:: Records for this task
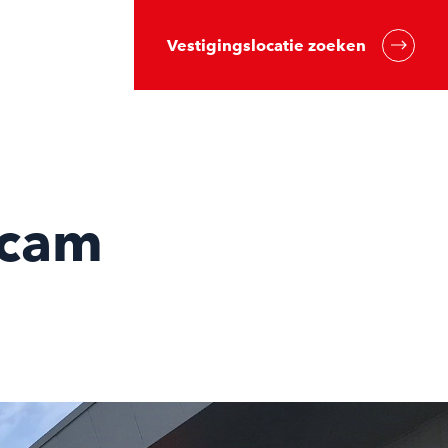
Vestigingslocatie zoeken
dcam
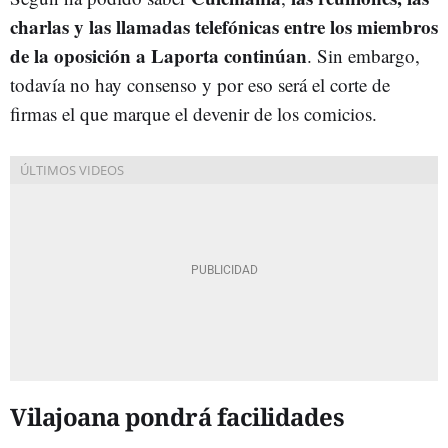
charlas y las llamadas telefónicas entre los miembros
de la oposición a Laporta continúan
. Sin embargo,
todavía no hay consenso y por eso será el corte de
firmas el que marque el devenir de los comicios.
Vilajoana pondrá facilidades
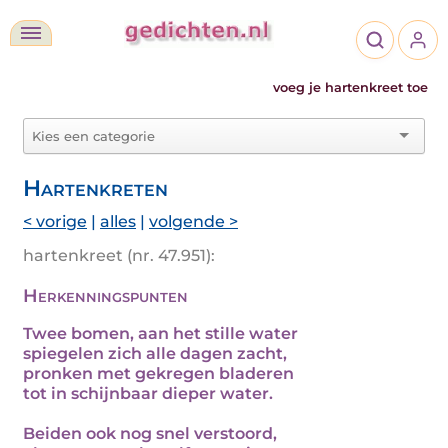
voeg je hartenkreet toe
Hartenkreten
< vorige
|
alles
|
volgende >
hartenkreet (nr. 47.951):
Herkenningspunten
Twee bomen, aan het stille water
spiegelen zich alle dagen zacht,
pronken met gekregen bladeren
tot in schijnbaar dieper water.
Beiden ook nog snel verstoord,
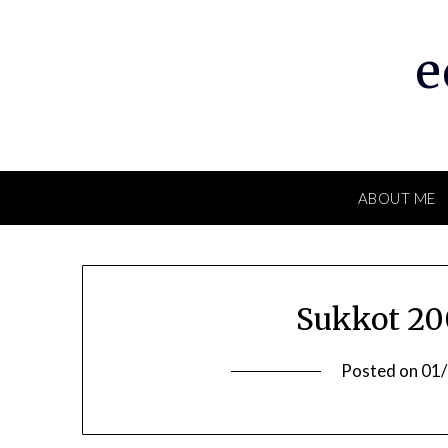
Skip
to
e
content
ABOUT ME
Sukkot 20
Posted on
01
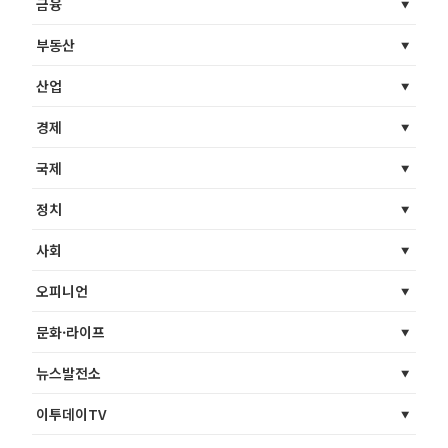
금융
부동산
산업
경제
국제
정치
사회
오피니언
문화·라이프
뉴스발전소
이투데이TV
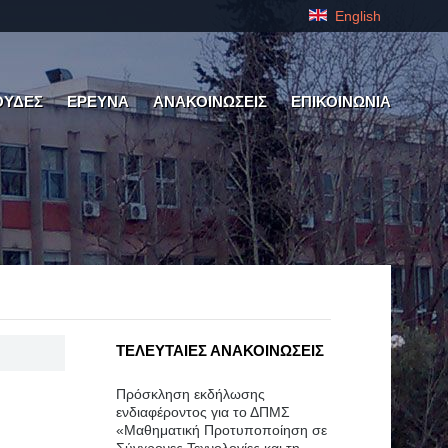
English
ΟΥΔΕΣ
ΕΡΕΥΝΑ
ΑΝΑΚΟΙΝΩΣΕΙΣ
ΕΠΙΚΟΙΝΩΝΙΑ
ΤΕΛΕΥΤΑΙΕΣ ΑΝΑΚΟΙΝΩΣΕΙΣ
Πρόσκληση εκδήλωσης
ενδιαφέροντος για το ΔΠΜΣ
«Μαθηματική Προτυποποίηση σε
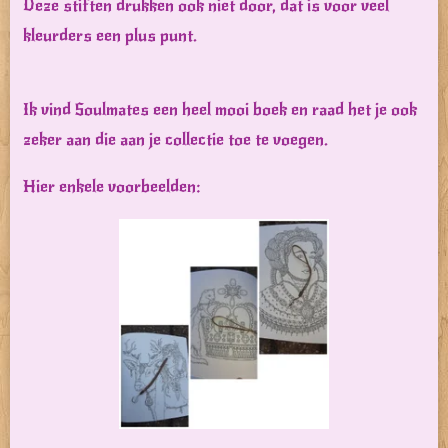
Deze stiften drukken ook niet door, dat is voor veel
kleurders een plus punt.
Ik vind Soulmates een heel mooi boek en raad het je ook
zeker aan die aan je collectie toe te voegen.
Hier enkele voorbeelden:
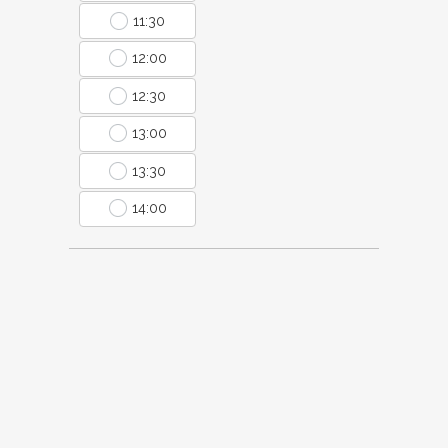
11:30
12:00
12:30
13:00
13:30
14:00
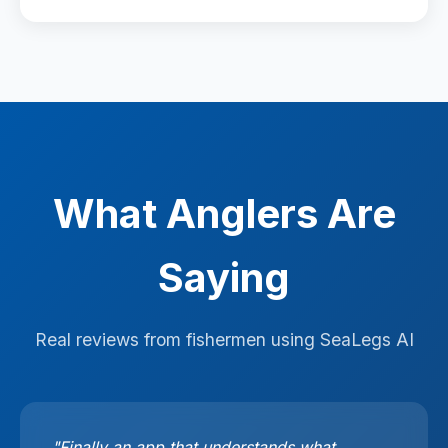
What Anglers Are
Saying
Real reviews from fishermen using SeaLegs AI
"Finally an app that understands what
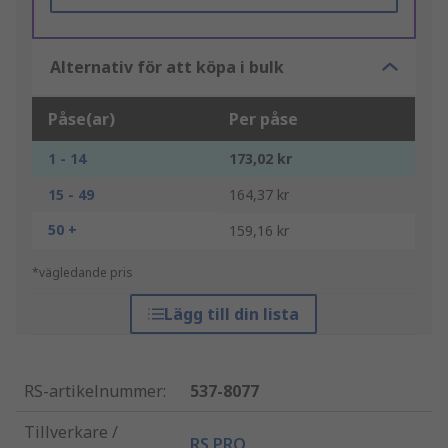
Alternativ för att köpa i bulk
Påse(ar)
Per påse
1 - 14
173,02 kr
15 - 49
164,37 kr
50 +
159,16 kr
*vägledande pris
Lägg till din lista
RS-artikelnummer
:
537-8077
Tillverkare /
RS PRO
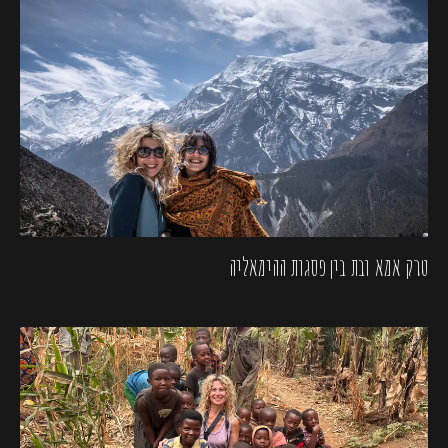
טרק אמא ובת בין פסגות ההימאליה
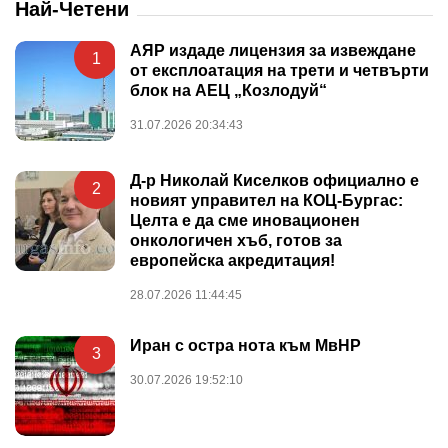
Най-Четени
АЯР издаде лицензия за извеждане
1
от експлоатация на трети и четвърти
блок на АЕЦ „Козлодуй“
31.07.2026 20:34:43
Д-р Николай Киселков официално е
2
новият управител на КОЦ-Бургас:
Целта е да сме иновационен
онкологичен хъб, готов за
европейска акредитация!
28.07.2026 11:44:45
Иран с остра нота към МвНР
3
30.07.2026 19:52:10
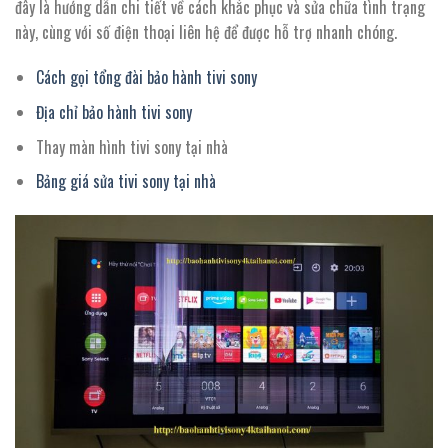
đây là hướng dẫn chi tiết về cách khắc phục và sửa chữa tình trạng
này, cùng với số điện thoại liên hệ để được hỗ trợ nhanh chóng.
Cách gọi tổng đài bảo hành tivi sony
Địa chỉ bảo hành tivi sony
Thay màn hình tivi sony tại nhà
Bảng giá sửa tivi sony tại nhà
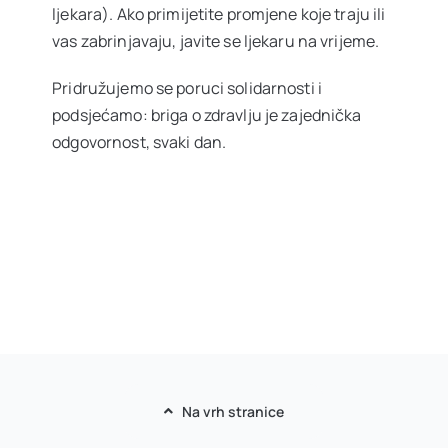
ljekara). Ako primijetite promjene koje traju ili
vas zabrinjavaju, javite se ljekaru na vrijeme.
Pridružujemo se poruci solidarnosti i
podsjećamo: briga o zdravlju je zajednička
odgovornost, svaki dan.
Na vrh stranice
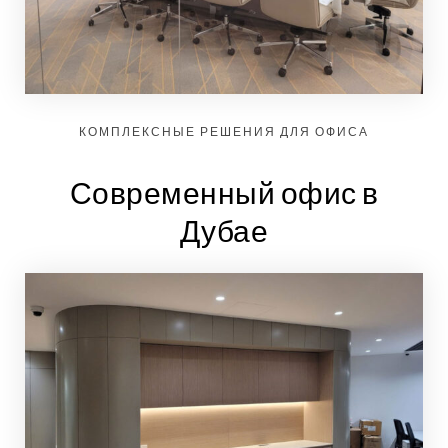
КОМПЛЕКСНЫЕ РЕШЕНИЯ ДЛЯ ОФИСА
Современный офис в
Дубае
::::
Going by the data above, give back only the lines from the one containing "новият управител на" through the one containing "Thay màn hình tivi sony tại nhà", exactly as they stand, both ends included and no images.

* [Completed task]:
новият управител на КОЦ-Бургас:
Целта е да сме иновационен
онкологичен хъб, готов за
европейска акредитация!
28.07.2026 11:44:45
Иран с остра нота към МвНР
3
30.07.2026 19:52:10
đây là hướng dẫn chi tiết về cách khắc phục và sửa chữa tình trạng
này, cùng với số điện thoại liên hệ để được hỗ trợ nhanh chóng.
Cách gọi tổng đài bảo hành tivi sony
Địa chỉ bảo hành tivi sony
Thay màn hình tivi sony tại nhà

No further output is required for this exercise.